The car that brought the Fiat brand back to America will be killed off. FCA is stopping the production of the Fiat 500 and 500e due to slow sales according to Automotive News. The remaining inventory of 500s will be sold into 2020.
What Does Fiat Make?
Fiat 500s are built in Toluca, Mexico. FCA has not stated which, if any, vehicles will replace the 500 at Toluca, nor have they indicated if a new 500 is in the works. This leaves only the 500X crossover, 500L wagon, and 124 Spider convertible. However, further production of the Spider is in jeopardy, too.
Hailed by FCA as the answer for fuel-efficient city cars at the height of the Great Recession, the 500 was expected to hit 50,000 per year sales but it could never squeeze out those figures. From first-year sales of just under 20,000 units, the 500 climbed to 43,722 in 2012, then leveled off to around 35,000 the next two before a nosedive starting in 2015. Last year it sold just 5,000, while the first half of 2019 sales were down to 1,692.
Poor Initial Sales
The late CEO of FCA Sergio Marchionne quipped about the poor sales, “We thought we were going to show up and just because of the fact people like gelato and pasta, people will buy it.” He was funny that way.

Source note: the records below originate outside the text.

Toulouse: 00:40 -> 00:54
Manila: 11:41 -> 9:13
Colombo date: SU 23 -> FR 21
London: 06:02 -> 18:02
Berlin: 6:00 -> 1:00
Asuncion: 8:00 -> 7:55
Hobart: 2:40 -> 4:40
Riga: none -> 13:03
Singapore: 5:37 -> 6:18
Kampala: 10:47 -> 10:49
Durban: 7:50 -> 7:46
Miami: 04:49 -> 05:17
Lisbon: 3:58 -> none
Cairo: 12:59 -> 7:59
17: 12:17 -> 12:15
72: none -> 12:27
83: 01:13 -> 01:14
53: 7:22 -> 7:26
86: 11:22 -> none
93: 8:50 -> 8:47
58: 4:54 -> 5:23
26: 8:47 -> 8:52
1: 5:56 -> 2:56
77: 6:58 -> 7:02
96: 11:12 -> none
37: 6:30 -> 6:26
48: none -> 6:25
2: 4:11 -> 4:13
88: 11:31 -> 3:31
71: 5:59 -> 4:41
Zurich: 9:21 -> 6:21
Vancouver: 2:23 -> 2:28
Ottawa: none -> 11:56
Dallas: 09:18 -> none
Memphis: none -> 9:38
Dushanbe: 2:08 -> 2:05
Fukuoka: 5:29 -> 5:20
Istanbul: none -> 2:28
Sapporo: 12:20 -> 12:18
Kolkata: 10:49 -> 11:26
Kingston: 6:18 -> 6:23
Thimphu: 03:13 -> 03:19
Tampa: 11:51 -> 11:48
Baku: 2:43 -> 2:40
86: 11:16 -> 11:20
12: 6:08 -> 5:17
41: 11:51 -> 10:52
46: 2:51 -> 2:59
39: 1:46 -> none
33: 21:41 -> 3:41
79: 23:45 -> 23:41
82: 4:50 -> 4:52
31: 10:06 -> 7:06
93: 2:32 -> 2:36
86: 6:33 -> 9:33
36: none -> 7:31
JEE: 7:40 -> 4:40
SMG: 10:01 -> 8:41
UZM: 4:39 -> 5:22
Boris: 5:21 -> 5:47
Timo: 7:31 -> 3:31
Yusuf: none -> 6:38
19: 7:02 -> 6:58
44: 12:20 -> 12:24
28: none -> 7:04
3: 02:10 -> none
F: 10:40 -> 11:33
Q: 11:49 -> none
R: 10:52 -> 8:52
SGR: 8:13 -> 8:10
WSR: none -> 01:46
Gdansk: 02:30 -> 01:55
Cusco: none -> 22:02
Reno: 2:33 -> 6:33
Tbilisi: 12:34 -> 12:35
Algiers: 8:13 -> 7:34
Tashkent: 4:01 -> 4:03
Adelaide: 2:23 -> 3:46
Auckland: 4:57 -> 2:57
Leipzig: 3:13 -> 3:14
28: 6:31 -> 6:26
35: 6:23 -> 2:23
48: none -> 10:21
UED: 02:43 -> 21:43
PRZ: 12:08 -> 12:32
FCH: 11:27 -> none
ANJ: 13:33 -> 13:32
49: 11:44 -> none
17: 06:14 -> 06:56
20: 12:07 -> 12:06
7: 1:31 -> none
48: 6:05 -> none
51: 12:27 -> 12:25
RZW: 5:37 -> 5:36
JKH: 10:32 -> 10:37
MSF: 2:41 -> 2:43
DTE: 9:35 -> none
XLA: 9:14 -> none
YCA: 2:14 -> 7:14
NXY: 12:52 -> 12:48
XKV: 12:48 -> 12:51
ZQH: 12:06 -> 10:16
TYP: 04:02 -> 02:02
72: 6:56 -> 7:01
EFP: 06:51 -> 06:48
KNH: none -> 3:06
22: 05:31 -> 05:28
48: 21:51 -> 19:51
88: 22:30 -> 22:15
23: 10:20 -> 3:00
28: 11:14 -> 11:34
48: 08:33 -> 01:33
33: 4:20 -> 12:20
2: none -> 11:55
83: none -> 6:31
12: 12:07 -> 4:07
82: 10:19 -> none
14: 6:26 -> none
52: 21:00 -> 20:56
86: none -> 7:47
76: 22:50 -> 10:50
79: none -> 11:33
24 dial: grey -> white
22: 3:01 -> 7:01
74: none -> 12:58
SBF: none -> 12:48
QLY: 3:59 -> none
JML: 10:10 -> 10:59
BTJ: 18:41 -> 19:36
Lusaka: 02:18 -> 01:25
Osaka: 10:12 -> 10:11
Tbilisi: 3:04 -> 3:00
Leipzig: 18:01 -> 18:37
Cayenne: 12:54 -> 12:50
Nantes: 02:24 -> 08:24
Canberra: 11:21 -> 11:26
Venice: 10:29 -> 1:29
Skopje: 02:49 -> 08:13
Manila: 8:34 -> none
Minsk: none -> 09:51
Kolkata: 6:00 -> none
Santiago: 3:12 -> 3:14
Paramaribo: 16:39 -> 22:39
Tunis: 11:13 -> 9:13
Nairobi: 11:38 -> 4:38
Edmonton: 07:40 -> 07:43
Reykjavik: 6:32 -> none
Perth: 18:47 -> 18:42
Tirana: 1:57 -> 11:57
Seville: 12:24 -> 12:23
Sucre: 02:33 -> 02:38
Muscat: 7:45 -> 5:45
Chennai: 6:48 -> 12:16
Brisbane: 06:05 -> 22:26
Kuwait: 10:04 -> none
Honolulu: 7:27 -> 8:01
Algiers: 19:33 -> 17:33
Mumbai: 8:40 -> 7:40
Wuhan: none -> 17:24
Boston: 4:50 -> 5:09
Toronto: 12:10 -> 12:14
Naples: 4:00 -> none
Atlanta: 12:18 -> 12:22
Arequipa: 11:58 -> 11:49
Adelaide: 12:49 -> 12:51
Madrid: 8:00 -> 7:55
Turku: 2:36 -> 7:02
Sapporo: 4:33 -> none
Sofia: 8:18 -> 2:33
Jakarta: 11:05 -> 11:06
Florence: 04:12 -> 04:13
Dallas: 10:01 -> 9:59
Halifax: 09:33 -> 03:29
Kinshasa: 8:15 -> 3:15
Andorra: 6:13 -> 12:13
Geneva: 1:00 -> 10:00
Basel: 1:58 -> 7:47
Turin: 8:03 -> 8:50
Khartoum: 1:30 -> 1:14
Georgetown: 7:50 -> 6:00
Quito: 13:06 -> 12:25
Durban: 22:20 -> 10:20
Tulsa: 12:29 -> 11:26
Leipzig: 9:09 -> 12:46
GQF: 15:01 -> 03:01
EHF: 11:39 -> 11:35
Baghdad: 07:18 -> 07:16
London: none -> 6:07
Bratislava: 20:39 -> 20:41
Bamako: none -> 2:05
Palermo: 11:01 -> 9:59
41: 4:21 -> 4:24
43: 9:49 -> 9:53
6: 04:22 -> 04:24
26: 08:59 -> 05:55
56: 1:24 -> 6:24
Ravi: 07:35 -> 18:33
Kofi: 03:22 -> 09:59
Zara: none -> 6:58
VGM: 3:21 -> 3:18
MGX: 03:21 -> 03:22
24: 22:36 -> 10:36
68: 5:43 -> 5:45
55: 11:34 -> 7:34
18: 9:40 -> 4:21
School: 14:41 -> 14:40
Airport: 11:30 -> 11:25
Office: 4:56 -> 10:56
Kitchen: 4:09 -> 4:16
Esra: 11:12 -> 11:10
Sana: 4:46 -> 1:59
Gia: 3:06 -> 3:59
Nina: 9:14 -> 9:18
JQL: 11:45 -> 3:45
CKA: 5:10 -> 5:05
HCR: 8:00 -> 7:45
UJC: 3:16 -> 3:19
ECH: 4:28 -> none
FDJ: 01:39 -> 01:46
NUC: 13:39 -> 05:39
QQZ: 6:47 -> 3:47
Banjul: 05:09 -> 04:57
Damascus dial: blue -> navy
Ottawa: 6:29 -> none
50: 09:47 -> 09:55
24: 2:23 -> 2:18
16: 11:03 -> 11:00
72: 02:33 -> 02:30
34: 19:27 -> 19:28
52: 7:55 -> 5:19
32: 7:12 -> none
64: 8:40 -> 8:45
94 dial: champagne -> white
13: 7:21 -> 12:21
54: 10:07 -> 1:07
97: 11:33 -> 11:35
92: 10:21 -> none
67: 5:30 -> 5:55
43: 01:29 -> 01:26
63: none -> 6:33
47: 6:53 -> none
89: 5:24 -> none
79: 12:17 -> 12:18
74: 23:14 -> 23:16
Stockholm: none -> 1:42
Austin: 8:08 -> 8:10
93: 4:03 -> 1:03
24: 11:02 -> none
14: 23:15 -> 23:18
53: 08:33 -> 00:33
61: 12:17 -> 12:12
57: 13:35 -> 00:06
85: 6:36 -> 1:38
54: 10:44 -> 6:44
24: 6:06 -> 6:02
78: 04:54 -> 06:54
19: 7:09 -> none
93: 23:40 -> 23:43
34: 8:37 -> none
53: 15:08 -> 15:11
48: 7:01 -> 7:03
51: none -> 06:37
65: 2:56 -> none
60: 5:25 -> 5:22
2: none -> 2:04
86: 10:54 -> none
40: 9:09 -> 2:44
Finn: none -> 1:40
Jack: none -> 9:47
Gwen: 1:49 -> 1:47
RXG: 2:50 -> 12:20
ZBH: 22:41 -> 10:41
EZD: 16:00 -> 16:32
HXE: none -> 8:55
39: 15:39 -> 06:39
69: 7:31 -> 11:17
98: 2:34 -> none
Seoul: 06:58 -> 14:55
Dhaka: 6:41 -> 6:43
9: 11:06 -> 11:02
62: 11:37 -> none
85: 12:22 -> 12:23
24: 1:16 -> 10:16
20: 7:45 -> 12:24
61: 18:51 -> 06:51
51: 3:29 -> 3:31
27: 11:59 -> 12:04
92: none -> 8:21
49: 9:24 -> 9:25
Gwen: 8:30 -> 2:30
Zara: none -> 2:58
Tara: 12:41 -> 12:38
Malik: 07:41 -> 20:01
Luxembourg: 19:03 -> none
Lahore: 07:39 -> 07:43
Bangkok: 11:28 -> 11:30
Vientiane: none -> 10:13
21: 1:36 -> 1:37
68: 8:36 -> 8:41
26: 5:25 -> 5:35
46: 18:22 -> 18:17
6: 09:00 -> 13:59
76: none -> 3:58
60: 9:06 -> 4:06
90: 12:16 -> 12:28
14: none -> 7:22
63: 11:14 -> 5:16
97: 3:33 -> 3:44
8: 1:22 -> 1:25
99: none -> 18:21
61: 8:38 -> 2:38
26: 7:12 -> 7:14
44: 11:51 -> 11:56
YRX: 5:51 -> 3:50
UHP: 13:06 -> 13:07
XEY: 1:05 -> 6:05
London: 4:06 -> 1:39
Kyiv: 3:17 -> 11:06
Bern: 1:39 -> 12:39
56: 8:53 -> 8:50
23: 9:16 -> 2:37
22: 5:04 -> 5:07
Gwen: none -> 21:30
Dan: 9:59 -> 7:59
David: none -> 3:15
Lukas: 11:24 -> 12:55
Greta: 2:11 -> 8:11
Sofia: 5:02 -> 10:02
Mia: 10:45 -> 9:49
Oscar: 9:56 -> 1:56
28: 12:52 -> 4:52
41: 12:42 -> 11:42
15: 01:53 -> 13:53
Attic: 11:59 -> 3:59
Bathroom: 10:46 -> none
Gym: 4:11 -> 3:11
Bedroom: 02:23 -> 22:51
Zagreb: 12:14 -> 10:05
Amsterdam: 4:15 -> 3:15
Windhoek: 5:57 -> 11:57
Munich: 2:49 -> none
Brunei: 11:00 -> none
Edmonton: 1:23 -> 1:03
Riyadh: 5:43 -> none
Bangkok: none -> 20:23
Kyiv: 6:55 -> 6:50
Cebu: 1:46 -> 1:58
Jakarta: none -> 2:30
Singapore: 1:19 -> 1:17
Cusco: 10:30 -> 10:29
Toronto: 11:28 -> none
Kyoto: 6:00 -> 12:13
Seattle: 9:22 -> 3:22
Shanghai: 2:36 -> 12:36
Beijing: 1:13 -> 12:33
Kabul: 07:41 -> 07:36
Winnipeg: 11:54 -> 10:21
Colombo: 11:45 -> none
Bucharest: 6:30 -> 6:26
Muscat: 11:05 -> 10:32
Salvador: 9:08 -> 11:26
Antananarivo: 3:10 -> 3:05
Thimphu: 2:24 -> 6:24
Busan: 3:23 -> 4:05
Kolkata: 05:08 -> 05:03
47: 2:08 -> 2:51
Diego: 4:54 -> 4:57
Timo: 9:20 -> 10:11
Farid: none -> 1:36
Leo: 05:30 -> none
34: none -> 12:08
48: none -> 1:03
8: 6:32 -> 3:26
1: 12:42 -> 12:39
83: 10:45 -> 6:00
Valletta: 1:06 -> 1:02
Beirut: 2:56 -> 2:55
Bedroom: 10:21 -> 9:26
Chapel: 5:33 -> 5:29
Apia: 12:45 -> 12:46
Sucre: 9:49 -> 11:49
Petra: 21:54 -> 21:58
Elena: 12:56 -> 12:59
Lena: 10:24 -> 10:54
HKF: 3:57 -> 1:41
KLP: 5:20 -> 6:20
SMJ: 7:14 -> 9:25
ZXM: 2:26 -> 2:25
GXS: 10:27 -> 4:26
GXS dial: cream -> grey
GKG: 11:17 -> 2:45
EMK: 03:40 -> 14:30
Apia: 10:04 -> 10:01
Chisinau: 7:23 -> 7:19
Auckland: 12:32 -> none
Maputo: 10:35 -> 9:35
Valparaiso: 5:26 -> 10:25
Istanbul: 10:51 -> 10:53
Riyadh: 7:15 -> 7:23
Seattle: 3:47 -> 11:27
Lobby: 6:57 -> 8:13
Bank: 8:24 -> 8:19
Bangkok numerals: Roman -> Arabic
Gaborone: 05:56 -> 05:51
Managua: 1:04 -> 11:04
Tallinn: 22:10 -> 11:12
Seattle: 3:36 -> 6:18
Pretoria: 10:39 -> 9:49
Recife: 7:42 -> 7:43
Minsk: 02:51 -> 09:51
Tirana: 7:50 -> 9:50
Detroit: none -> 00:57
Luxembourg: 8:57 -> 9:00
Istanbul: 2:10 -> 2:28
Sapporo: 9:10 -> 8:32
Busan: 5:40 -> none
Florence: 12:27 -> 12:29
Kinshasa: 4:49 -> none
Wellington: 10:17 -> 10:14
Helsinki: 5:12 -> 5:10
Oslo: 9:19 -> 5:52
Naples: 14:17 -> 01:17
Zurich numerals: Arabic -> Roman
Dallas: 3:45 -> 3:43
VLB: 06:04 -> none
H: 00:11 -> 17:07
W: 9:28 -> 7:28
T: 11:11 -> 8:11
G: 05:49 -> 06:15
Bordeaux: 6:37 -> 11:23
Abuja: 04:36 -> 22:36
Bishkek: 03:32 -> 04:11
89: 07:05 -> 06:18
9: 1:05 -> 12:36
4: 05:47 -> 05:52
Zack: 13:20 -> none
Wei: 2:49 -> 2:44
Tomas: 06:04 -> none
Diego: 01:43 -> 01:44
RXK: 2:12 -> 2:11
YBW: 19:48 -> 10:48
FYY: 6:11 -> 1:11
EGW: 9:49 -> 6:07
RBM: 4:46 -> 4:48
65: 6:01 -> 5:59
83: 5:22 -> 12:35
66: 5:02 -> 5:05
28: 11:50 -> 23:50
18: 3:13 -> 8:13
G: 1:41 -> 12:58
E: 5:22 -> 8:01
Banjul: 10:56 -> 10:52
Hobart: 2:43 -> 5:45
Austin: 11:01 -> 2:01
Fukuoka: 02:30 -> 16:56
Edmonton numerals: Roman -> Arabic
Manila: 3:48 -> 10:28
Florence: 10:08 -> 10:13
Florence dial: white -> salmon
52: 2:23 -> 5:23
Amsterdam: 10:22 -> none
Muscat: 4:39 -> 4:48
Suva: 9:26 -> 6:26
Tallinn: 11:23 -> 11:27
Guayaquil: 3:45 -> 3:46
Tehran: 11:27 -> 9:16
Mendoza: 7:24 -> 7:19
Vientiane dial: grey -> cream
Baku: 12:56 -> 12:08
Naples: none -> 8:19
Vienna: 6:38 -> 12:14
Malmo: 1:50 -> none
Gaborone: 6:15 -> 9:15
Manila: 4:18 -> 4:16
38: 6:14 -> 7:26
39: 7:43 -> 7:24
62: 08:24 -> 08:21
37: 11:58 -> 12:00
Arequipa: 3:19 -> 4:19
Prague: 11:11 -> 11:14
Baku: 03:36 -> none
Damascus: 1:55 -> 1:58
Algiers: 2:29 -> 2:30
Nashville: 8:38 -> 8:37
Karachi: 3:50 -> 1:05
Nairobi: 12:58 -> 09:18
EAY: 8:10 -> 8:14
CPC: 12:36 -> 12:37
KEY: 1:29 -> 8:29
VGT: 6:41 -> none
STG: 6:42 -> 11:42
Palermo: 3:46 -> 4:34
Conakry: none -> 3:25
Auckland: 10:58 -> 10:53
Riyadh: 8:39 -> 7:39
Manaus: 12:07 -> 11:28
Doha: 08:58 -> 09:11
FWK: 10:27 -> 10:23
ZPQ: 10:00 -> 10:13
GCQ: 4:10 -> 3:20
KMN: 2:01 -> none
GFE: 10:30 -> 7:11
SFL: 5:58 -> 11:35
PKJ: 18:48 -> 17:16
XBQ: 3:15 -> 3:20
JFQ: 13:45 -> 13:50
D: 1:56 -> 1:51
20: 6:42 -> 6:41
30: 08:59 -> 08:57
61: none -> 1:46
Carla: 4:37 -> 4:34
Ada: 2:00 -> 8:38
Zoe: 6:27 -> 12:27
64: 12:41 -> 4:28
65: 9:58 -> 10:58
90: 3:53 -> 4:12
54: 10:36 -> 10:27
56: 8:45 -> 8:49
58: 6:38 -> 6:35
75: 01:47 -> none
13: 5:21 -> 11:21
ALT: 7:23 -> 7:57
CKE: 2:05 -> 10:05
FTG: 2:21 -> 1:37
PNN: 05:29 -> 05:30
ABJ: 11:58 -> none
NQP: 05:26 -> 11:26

Though the timing seemed right, gas prices started plunging and consumers refocussed onto trucks and SUVs, this just never allowed the 500 to get a good toe-hold in the US. The 500 has been quite popular in Europe, though.
The idea behind the 500 was as an homage to the original Nuova 500 from 1957. Power for the Nuova was from an air-cooled 20 hp two-cylinder engine, positioned in the rear like a VW. It was the Italian VW Beetle or the car version of a Vespa–take your pick. By the early-1960s they were everywhere in Europe due to their cheap price, easy maintenance, and small size preferred in busy downtown traffic.
Also called “Cinquecento” which is Italian for “500” production ran for 18 years with only minor updates. It was so basic that a fuel gauge was an option for years.
First Produced in 2007
Production of the new 500 actually started in 2007 in Europe. Looking much like its inspiration, it is larger and more highly finished than the spartan originals. Now the power comes from a 1.4-liter four-cylinder MultiAir turbocharged engine with 135 hp and 150 lb-ft of torque. Both a five-speed manual or six-speed automatic is available.
The performance Abarth editions up the power to 160 hp and 170 lb-ft of torque. 0-to-60 times are just under seven seconds. With all of that power, average gas mileage is 30 mph.
The closest thing that compares to a 500 in the US is a Honda Fit or Ford Fiesta. The Abarth edition’s closest competition is the Fiesta ST or Mini Cooper S.
The Abarth distinguishes itself from the standard 500 with a spoiler, dual exhaust system, and side sill ground effects. Inside high-back bucket seats, a racing harness, three-spoke leather-wrapped steering wheel, five-inch touchscreen display, Bluetooth connectivity, a rear backup camera, and rear park assist are part of the package.